What we do

Here’s where we can help you:
Our areas of expertise and our approach


Engagement and deliberation can transform how decision-makers carry out critical tasks, shedding new light on issues and leading to new solutions. Middle Ground uses Informed Participation to transform:

  • Policy Development
  • Strategic Planning
  • Organizational Change
  • (Internal and External) Stakeholder Engagement

Much of this work focuses on stakeholders and/or citizens outside an organization. However, the concerns of staff members within a government department or hospital often resemble those of citizens and stakeholders. For example, they may feel they have no voice in organizational changes that affect them; or in defining a vision for the future. Informed Participation can be an effective tool for solving issues inside the walls of an organization, as well as outside of them, from policy making to culture change.

Knowledge-Transfer and Capacity-Building

Hands-on learning is the best way to build skills and capacity in public deliberation. Middle Ground often uses actual engagement projects as a tool for knowledge-transfer to the client’s organization. Typically, Don will serve as the principal advisor, working closely with a team from the client’s firm, and advising them on how to design and implement the process. In addition, he may act as a facilitator and/or writer and analyst. These roles can be specially designed to create mentorship opportunities for the team and to build capacity within the client’s organization.

Training and Workshops

Middle Ground offers workshops and training courses on Informed Participation. These can extend from a half- to two days and will equip participants with the concepts, skills, and tools they need to design and implement deliberative processes. As an accomplished trainer, Don’s sessions are highly interactive and use lots of practical examples to illustrate the approach, along with group exercises to deepen the grasp of key concepts. Workshops can be custom designed to meet the specific needs of the client.

Here’s how we can help you:
Our skills and services

Designing and Implementing Engagement Processes

Every situation is different, and every engagement process should be designed to match the task at hand. This is about more than choosing between big and small processes, or online vs. face-to-face meetings.
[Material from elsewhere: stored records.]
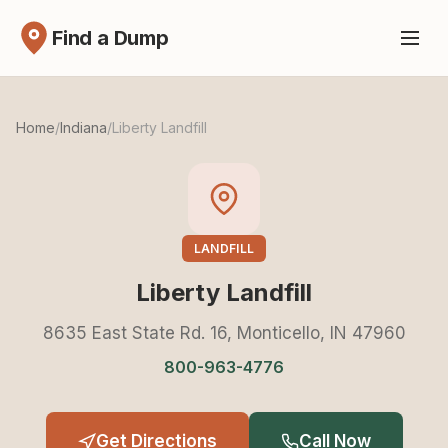
Find a Dump
Home
/
Indiana
/
Liberty Landfill
LANDFILL
Liberty Landfill
8635 East State Rd. 16, Monticello, IN 47960
800-963-4776
Get Directions
Call Now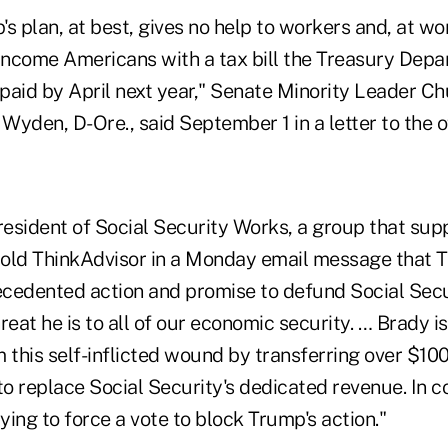
s plan, at best, gives no help to workers and, at wo
-income Americans with a tax bill the Treasury Depa
repaid by April next year," Senate Minority Leader C
 Wyden, D-Ore., said September 1 in a letter to the of
esident of Social Security Works, a group that sup
 told ThinkAdvisor in a Monday email message that 
recedented action and promise to defund Social Sec
reat he is to all of our economic security. … Brady i
 this self-inflicted wound by transferring over $100 
o replace Social Security's dedicated revenue. In c
ing to force a vote to block Trump's action."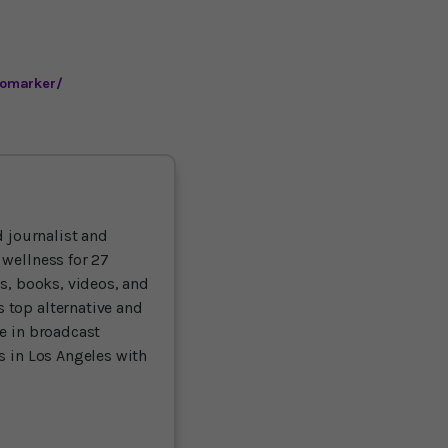
iomarker/
 journalist and
 wellness for 27
ts, books, videos, and
 top alternative and
ce in broadcast
es in Los Angeles with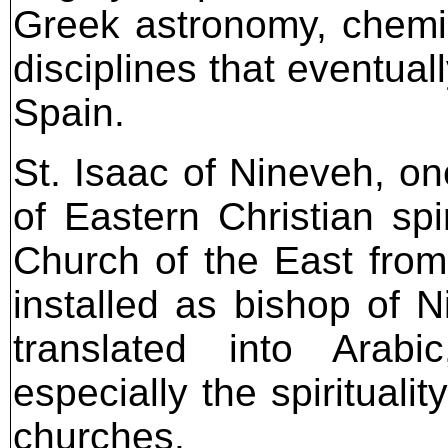
Greek astronomy, chemi
disciplines that eventua
Spain.
St. Isaac of Nineveh, on
of Eastern Christian spir
Church of the East from
installed as bishop of 
translated into Arab
especially the spiritual
churches.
Informed Participation distinguishes between three different styles of public deliberation, each of which engages the participants in a different way:

  • Open Dialogue asks people to draw on relevant experience of an issue and to use their natural conversational skills to exchange views and propose options to solve it.
  • Deliberative Analysis has more formal rules of engagement and focuses participants’ attention on facts and arguments, and the evidence that support them.
  • Narrative-Building draws on the participants’ lived-experience to develop stories about an important change or challenge. Stories are useful because they speak to people in ways they can understand and identify with.

These deliberative “styles” are natural patterns that discussion follows in daily life. For example, sometimes people use lots of narrative or storytelling, while at others they are far more focused on facts and analysis. If the goal is to solve a difficult technical problem, facts and analysis will matter. If the goal is to solve a deep values conflict, narrative may be the better option. We build features like these into a process to shape it in ways that ensure the process always matches the task.
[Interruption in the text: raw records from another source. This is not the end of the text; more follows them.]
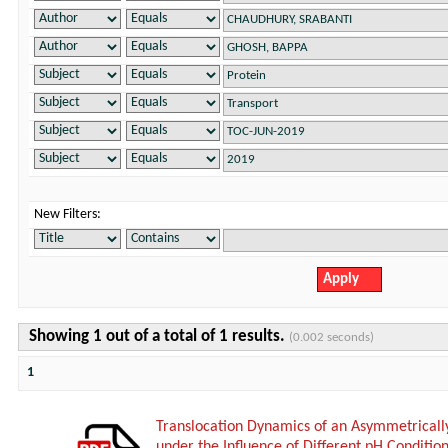
New Filters:
Showing 1 out of a total of 1 results.
(0.002 seconds)
1
Translocation Dynamics of an Asymmetricall
under the Influence of Different pH Conditio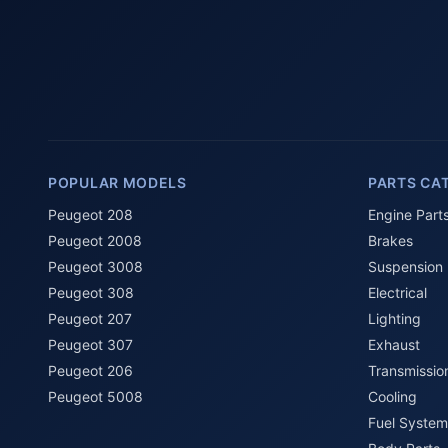
POPULAR MODELS
PARTS CA
Peugeot 208
Engine Part
Peugeot 2008
Brakes
Peugeot 3008
Suspension
Peugeot 308
Electrical
Peugeot 207
Lighting
Peugeot 307
Exhaust
Peugeot 206
Transmissio
Peugeot 5008
Cooling
Fuel System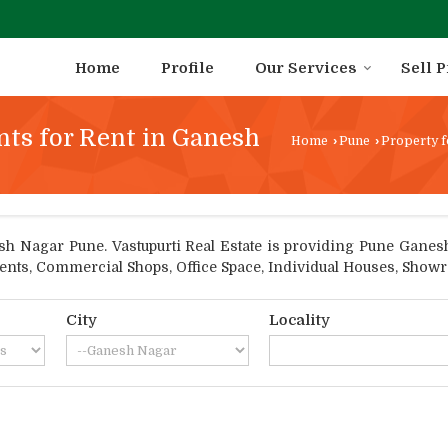
Home
Profile
Our Services
Sell 
nts for Rent in Ganesh
Home
›
Pune
›
Property f
 Nagar Pune. Vastupurti Real Estate is providing Pune Ganesh 
tments, Commercial Shops, Office Space, Individual Houses, Show
City
Locality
Public deliberation should be led by an experienced, impartial facilitator. Informed Participation relies on approach that combines three different roles:

  • The Traffic Cop: The facilitator ensures that discussion remains focused, well-organized, and well-managed. Discussion must follow the agenda, and no one gets to dominate or hijack the agenda.
  • The Referee: Informed Participation is a rules-based approach to finding solutions. The facilitator’s job is to ensure the rules are respected – for example, participants must listen to one another – and that disagreements are resolved through dialogue, evidence, compromise, and consensus.
  • The Guide: Informed Participation is about finding win/wins. The facilitator is the expert on deliberation who guides participants toward new ways to define their views; and on how to work together as a team, that is, to collaborate rather than compete with one another.
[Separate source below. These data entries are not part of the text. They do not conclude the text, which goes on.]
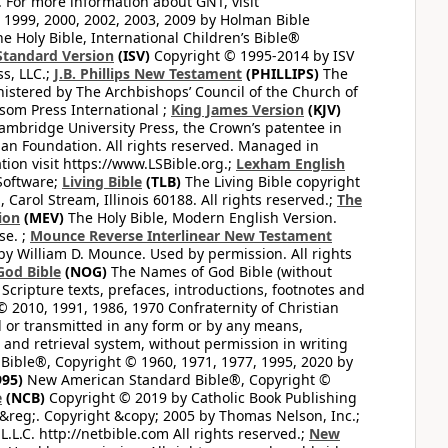
. For more information about GNT, visit
1999, 2000, 2002, 2003, 2009 by Holman Bible
e Holy Bible, International Children’s Bible®
Standard Version
(ISV)
Copyright © 1995-2014 by ISV
s, LLC.;
J.B. Phillips New Testament
(PHILLIPS)
The
nistered by The Archbishops’ Council of the Church of
som Press International ;
King James Version
(KJV)
mbridge University Press, the Crown’s patentee in
n Foundation. All rights reserved. Managed in
ion visit https://www.LSBible.org.;
Lexham English
Software;
Living Bible
(TLB)
The Living Bible copyright
arol Stream, Illinois 60188. All rights reserved.;
The
ion
(MEV)
The Holy Bible, Modern English Version.
se. ;
Mounce Reverse Interlinear New Testament
William D. Mounce. Used by permission. All rights
God Bible
(NOG)
The Names of God Bible (without
Scripture texts, prefaces, introductions, footnotes and
© 2010, 1991, 1986, 1970 Confraternity of Christian
d or transmitted in any form or by any means,
 and retrieval system, without permission in writing
ible®, Copyright © 1960, 1971, 1977, 1995, 2020 by
95)
New American Standard Bible®, Copyright ©
e
(NCB)
Copyright © 2019 by Catholic Book Publishing
&reg;. Copyright &copy; 2005 by Thomas Nelson, Inc.;
.L.C. http://netbible.com All rights reserved.;
New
Report-Writing and Analysis

Over the years, Don has developed a distinctive style of report-writing that is widely recognized for clarity, accessibility, and its simple narrative style, especially when dealing with complex and often technical issues. Middle Ground uses a variety of document types to support our processes. These include short discussion papers, analyses of issues, comprehensive syntheses of ideas and options, summary reports, and case studies.

Don also regularly takes on writing and analysis tasks independently of his work on engagement processes.